By Tami Abdollah, Pass / Fail | 89.3 KPCC http://bit.ly/JK6BEd
Grant Slater/KPCC :: UTLA President Warren Fletcher
4 June 2012 :: UTLA President Warren Fletcher says the current teacher evaluation system isn't perfect but that any new process needs to include discussion with the union.
"We're at the door, we're more than ready to bargain teacher evaluation," said Fletcher in an interview earlier this month. "Not only do we want to comply with the law, even if we didn't want to comply with the law, it's still the law. We understand that. But this needs to be something that has been developed with teachers at the table."
Fletcher is referring to a pending lawsuit against the district named Doe vs. Deasy that argues the district is not following the Stull Act, a section in state law that the lawsuit's proponents say requires standardized test scores be used as a measure in evaluating teacher performance.

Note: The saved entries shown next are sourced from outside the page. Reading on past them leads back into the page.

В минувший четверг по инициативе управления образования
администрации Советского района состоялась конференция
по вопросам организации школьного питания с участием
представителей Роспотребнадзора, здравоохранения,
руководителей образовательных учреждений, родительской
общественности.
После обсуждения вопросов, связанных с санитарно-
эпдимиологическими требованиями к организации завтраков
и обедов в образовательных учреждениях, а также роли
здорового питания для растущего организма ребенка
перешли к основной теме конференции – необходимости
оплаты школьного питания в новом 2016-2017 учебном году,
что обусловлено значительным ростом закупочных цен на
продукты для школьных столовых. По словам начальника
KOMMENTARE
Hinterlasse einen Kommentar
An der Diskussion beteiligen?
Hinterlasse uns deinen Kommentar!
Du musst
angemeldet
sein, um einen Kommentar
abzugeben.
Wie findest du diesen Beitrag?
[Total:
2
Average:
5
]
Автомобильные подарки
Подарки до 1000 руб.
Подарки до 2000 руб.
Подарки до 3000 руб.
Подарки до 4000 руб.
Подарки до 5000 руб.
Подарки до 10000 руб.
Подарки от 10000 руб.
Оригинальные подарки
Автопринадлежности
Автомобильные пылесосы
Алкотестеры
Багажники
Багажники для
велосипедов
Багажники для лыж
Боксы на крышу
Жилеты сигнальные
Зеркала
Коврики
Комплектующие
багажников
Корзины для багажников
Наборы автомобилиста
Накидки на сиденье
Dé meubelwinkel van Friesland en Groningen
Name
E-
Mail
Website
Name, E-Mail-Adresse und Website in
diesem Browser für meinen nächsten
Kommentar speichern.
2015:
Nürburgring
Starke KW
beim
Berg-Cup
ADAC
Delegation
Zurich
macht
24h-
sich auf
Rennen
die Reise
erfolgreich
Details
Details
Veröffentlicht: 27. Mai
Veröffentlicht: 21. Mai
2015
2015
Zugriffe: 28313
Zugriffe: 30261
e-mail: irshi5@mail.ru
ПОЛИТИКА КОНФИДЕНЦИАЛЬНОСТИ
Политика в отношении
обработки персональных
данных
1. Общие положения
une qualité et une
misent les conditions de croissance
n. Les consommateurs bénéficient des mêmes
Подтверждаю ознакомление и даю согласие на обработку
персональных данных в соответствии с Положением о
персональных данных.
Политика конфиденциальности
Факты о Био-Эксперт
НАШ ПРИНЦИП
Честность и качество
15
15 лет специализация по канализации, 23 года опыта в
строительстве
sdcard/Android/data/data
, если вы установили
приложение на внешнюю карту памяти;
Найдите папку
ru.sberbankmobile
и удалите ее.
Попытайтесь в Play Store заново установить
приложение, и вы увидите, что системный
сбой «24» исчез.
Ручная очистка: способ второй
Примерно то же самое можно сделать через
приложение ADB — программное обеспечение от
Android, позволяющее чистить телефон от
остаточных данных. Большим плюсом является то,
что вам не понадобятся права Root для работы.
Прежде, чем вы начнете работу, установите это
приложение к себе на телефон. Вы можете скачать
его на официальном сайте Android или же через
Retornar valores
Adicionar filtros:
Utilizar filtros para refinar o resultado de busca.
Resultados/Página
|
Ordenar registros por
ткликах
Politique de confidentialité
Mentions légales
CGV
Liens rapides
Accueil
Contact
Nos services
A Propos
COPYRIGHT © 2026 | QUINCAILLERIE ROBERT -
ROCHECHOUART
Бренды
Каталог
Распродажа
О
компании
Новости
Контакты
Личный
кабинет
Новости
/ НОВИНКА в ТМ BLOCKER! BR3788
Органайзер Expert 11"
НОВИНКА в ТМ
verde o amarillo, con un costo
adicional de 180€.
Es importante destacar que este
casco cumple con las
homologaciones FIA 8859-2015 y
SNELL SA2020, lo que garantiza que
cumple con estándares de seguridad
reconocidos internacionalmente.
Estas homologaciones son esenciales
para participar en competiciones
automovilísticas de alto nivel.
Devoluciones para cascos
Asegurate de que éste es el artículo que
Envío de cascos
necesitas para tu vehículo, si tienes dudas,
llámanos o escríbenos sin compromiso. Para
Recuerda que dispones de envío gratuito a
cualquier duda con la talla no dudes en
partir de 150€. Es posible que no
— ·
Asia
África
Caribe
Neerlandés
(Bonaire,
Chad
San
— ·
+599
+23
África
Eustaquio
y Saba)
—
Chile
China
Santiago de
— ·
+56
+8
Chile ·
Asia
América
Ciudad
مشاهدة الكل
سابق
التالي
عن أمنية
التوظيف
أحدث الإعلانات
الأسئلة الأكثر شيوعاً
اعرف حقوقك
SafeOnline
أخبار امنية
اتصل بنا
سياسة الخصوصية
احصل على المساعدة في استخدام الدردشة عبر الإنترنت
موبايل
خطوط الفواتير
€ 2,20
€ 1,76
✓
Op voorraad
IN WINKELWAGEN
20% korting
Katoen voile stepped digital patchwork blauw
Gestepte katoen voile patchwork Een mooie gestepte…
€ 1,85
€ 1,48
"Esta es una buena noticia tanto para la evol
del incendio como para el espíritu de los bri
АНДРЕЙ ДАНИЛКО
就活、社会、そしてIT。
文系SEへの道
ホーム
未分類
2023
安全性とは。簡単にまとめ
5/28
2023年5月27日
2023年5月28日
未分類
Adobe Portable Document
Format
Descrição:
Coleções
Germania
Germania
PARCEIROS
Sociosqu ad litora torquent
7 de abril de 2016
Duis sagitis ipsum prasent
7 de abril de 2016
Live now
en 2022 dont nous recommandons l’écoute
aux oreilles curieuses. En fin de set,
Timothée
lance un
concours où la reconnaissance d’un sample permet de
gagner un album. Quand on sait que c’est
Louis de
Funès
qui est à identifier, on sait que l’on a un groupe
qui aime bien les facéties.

"I have an unbroken string of Stull evaluations, and I can guarantee you I'm not that good a teacher," Fletcher said. "Maybe I'm OK, but we have a system that doesn't provide support, doesn't do the things that an evaluation system is supposed to do.
"Right now, you basically have a binary system and it doesn't identify where I need help. It doesn't distinguish between the needs of a second year teacher, the needs of a 10th year teacher, and the needs of a 15th year teacher, and how we have to evaluate differently. It doesn't take any of that into account. It doesn't have a lot of value, the current system. And so, if you take that and you append onto it peoples' so-called value added scores, then that will be the entire evaluation."
Fletcher grew up attending L.A. Unified schools in El Sereno and has been a teacher with the district for 29 years. He most recently taught English at City of Angels School. He said especially given the last few years of constant cuts and the issuing of thousands of preliminary pink slips, it "has never been more challenging to be an LAUSD teacher" than it is right now.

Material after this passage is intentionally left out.